Raketeneinschlag in Polen: Was bisher feststeht

Beim Einschlag einer Rakete auf polnischem Territorium im Dorf Przewodów nahe der ukrainischen Grenze wurden am Dienstag (15. November) zwei Menschen getötet. Es ist die erste Explosion auf NATO-Territorium seit Russlands Einmarsch in die Ukraine im Februar.

Euractiv.com
Missile hit Poalnd
Die Explosion am 15. November in einer Getreidelagerstätte nahe der ukrainischen Grenze ereignete sich zu einem Zeitpunkt, als Russland zahlreiche Raketenangriffe auf die ukrainische Energieinfrastruktur durchführte und die Befürchtung äußerte, dass der Konflikt auf die Nachbarländer übergreifen könnte. [Twitter]

Beim Einschlag einer Rakete auf polnischem Territorium im Dorf Przewodów nahe der ukrainischen Grenze wurden am Dienstag (15. November) zwei Menschen getötet.
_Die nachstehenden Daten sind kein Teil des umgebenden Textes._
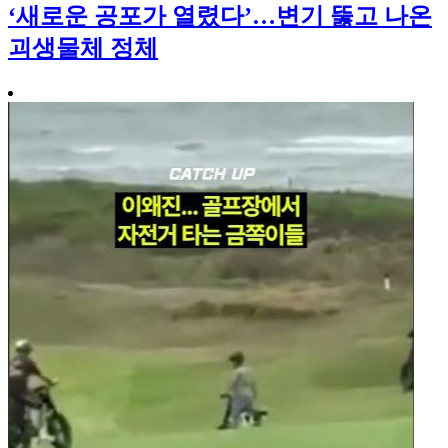
‘새로운 공포가 열렸다’…변기 뚫고 나온
괴생물체 정체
Es ist die erste Explosion auf NATO-Territorium seit Russlands Einmarsch in die Ukraine im Februar.

Sollte sich der Vorfall als ein – beabsichtigter oder unbeabsichtigter – Raketeneinschlag durch Russland erweisen, könnte dies Auswirkungen auf die NATO-Mitgliedstaaten haben, die gemäß Artikel 5 des Nordatlantikvertrags zur Bündnisverteidigung verpflichtet sind.

Associated Press berichtete jedoch am Mittwoch unter Berufung auf US-Beamte, erste Erkenntnisse würden darauf hindeuten, dass die Rakete, die Polen traf, von ukrainischen Streitkräften auf eine ankommende russische Rakete abgefeuert wurde, um diese abzuschießen.

Das russische Verteidigungsministerium hat derweil bestritten, dass seine Raketen polnisches Territorium getroffen hätten, und bezeichnete solche Berichte als „eine absichtliche Provokation, die darauf abzielt, die Situation zu eskalieren.“

US-Präsident Joe Biden erklärte hingegen, dass die Untersuchungen noch andauerten und es zu früh sei, um zu beurteilen, ob die Rakete aus Russland abgefeuert wurde.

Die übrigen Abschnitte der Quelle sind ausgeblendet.